Running WebAssembly on tiny MCUs and deeply embedded targets. Not “fastest interpreter on every benchmark”, but making Wasm practical on devices with very limited RAM, flash, toolchains, and operating-system support. A lot of the design tradeoffs came from that world.

Wasm3 also helped push some ecosystem discussions around embedded Wasm, including the custom page size proposal. The default 64 KiB Wasm page size is very natural for desktop/server engines, but it is quite painful on small microcontrollers. Having a way to formulate that problem clearly for the spec/community was, in my opinion, one of the more important outcomes of the project.

And yes, I’m also glad the tail-call / TCO-style interpreter approach got more attention afterwards. Josh Haberman’s “Parsing protobuf at 2+GB/s” article mentions Wasm3 specifically, and that line of work later influenced broader discussion around efficient interpreters, including improvements in the Python interpreter.
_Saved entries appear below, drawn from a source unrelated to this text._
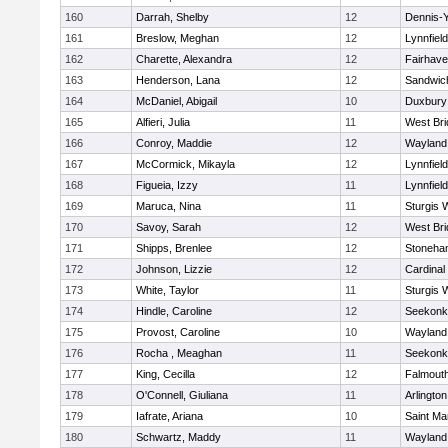
160
Darrah, Shelby
12
Dennis-
161
Breslow, Meghan
12
Lynnfield
162
Charette, Alexandra
12
Fairhav
163
Henderson, Lana
12
Sandwic
164
McDaniel, Abigail
10
Duxbury
165
Alfieri, Julia
11
West Bri
166
Conroy, Maddie
12
Wayland
167
McCormick, Mikayla
12
Lynnfield
168
Figueia, Izzy
11
Lynnfield
169
Maruca, Nina
11
Sturgis 
170
Savoy, Sarah
12
West Bri
171
Shipps, Brenlee
12
Stoneha
172
Johnson, Lizzie
12
Cardinal
173
White, Taylor
11
Sturgis 
174
Hindle, Caroline
12
Seekonk
175
Provost, Caroline
10
Wayland
176
Rocha , Meaghan
11
Seekonk
177
King, Cecilla
12
Falmout
178
O'Connell, Giuliana
11
Arlington
179
Iafrate, Ariana
10
Saint Ma
180
Schwartz, Maddy
11
Wayland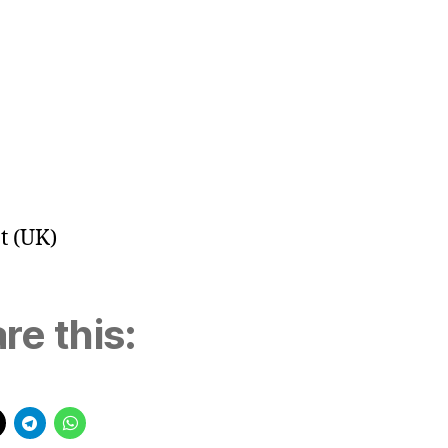
t (UK)
re this:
That is probably one of the nicest forms of impact an open-source project can have: not only being useful itself, but also giving other people a concrete reference point for improving their own runtimes.

So, from my side, I would not frame this as “Wasm3 invented fast interpreters”. It did not.
I think it is fair to say that Wasm3 helped bring this family of techniques into the modern Wasm interpreter conversation, especially for constrained and embedded environments.